Chez CIBC Wood Gundy, un conseiller sondé s’est plaint du manque de préparation du directeur aux rencontres avec les conseillers, alors que d’autres ont déploré le manque de réceptivité aux commentaires, entre autres lors des récents changements à la rémunération des conseillers.

«C’est dur de convaincre des gens des mérites d’une nouvelle grille de commission si le leadership local n’est pas convaincu lui-même», dit Charles Martel, qui estime qu’un directeur a peut-être mal vendu ces changements.

Les directeurs régionaux disposent d’une multitude d’outils pour mesurer la performance d’une succursale : sondages auprès des clients, des conseillers et des employés, indicateurs de rentabilité et de croissance, rapport de vérification en conformité, etc.

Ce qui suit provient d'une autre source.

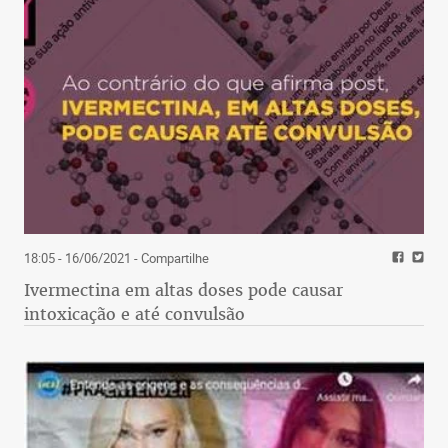
18:05 - 16/06/2021
- Compartilhe
Ivermectina em altas doses pode causar
intoxicação e até convulsão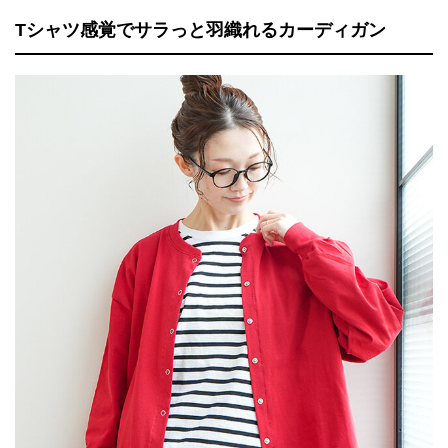
Tシャツ感覚でサラっと羽織れるカーディガン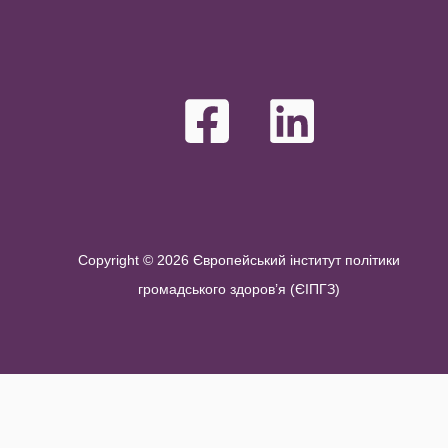
Copyright © 2026 Європейський інститут політики
громадського здоров’я (ЄІПГЗ)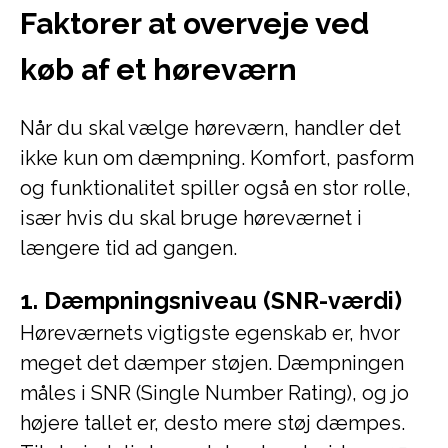
Faktorer at overveje ved
køb af et høreværn
Når du skal vælge høreværn, handler det
ikke kun om dæmpning. Komfort, pasform
og funktionalitet spiller også en stor rolle,
især hvis du skal bruge høreværnet i
længere tid ad gangen.
1. Dæmpningsniveau (SNR-værdi)
Høreværnets vigtigste egenskab er, hvor
meget det dæmper støjen. Dæmpningen
måles i SNR (Single Number Rating), og jo
højere tallet er, desto mere støj dæmpes.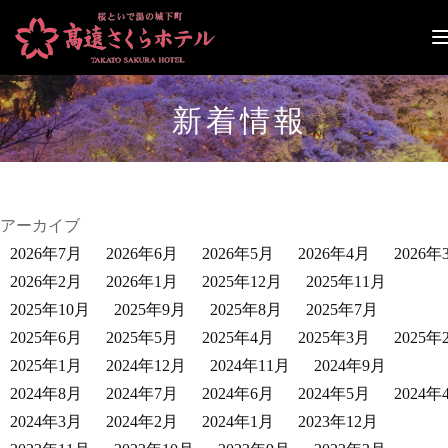
ナ
ビ
ゲ
ー
新着情報
シ
ョ
ン
切
り
替
アーカイブ
え
2026年7月
2026年6月
2026年5月
2026年4月
2026年
2026年2月
2026年1月
2025年12月
2025年11月
2025年10月
2025年9月
2025年8月
2025年7月
2025年6月
2025年5月
2025年4月
2025年3月
2025年
2025年1月
2024年12月
2024年11月
2024年9月
2024年8月
2024年7月
2024年6月
2024年5月
2024年
2024年3月
2024年2月
2024年1月
2023年12月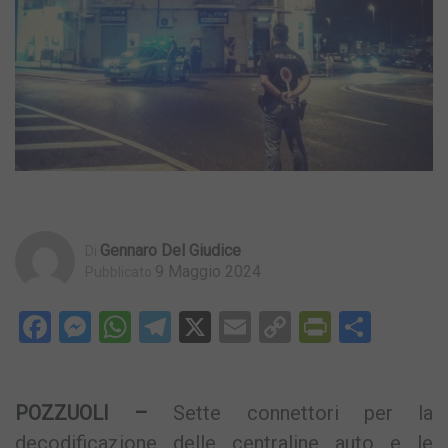
Gennaro Del Giudice
Di
9 Maggio 2024
Pubblicato
Facebook
Messenger
WhatsApp
Telegram
X
Email
Copy
PrintFri
Condi
Link
POZZUOLI –
Sette connettori per la
decodificazione delle centraline auto e le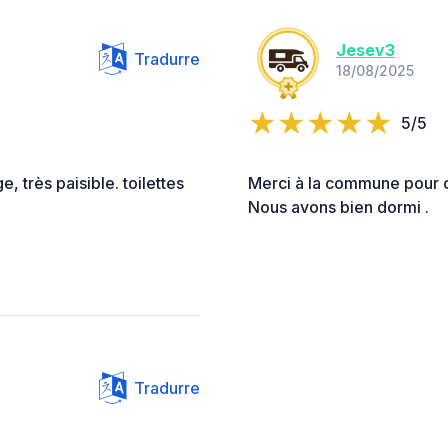
Jesev3
Tradurre
18/08/2025
5/5
, très paisible. toilettes
Merci à la commune pour 
Nous avons bien dormi .
Tradurre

En plus d’utiliser ces outils, Charles Martel évalue, par exemple, l’atteinte d’objectifs en matière de croissance des revenus, d’entrées de fonds nettes, de référence aux partenaires bancaires. En tout, 25 % de la compensation d’un directeur découle de cibles plus qualitatives, dont l’implication communautaire, la participation à la stratégie de la firme, la formation de ses employés et la qualité des plans de relève et de succession pour ses directeurs adjoints et ses conseillers en placement.

Luc Papineau évalue aussi la croissance des actifs par conseiller, la performance de leur gestion de portefeuille et l’actif moyen par client. «Le coaching quotidien, c’est plus difficile à évaluer, mais les conséquences du coaching, on les voit, dit-il. S’il n’y a pas de coaching, le conseiller moyen ne s’améliore pas.»

En général, les directeurs font leur travail. Parfois, leurs patrons peuvent toutefois découvrir qu’un d’entre eux n’est pas à la bonne place et le réorienter. Charles Martel estime que, dans ces rares cas, la rétroaction des conseillers en placement est révélatrice.

«Si les conseillers passent constamment par-dessus leur directeur de succursale pour obtenir des réponses à leurs questions, c’est qu’il n’est pas présent, qu’il ne passe pas les bons messages. Je vois dans les questions que je reçois des conseillers si l’information descend vers eux», dit Charles Martel.

«Si les résultats ne sont pas là, on va « tirer la plogue ». On l’a déjà fait», dit Luc Papineau, qui analyse quand même l’ensemble de la situation avant d’agir.

Avant de réorienter un directeur, Charles Martel lui donne tous les outils pour redresser le tir. «J’ai déjà offert du coaching qui coûtait de gros montants à un directeur, parce qu’il avait un énorme potentiel. Après cela, on a décidé autrement, note-t-il. On va être patient et on va essayer de l’aider. C’est perturbateur de changer un directeur de succursale.»

Comme on ne peut être tout pour tout le monde, un directeur de succursale réussit aussi grâce à son équipe responsable de la gestion, indique Sylvain Brisebois : «C’est impossible de tout faire seul comme autrefois, étant donné les exigences de conformité et la complexité de l’industrie aujourd’hui.»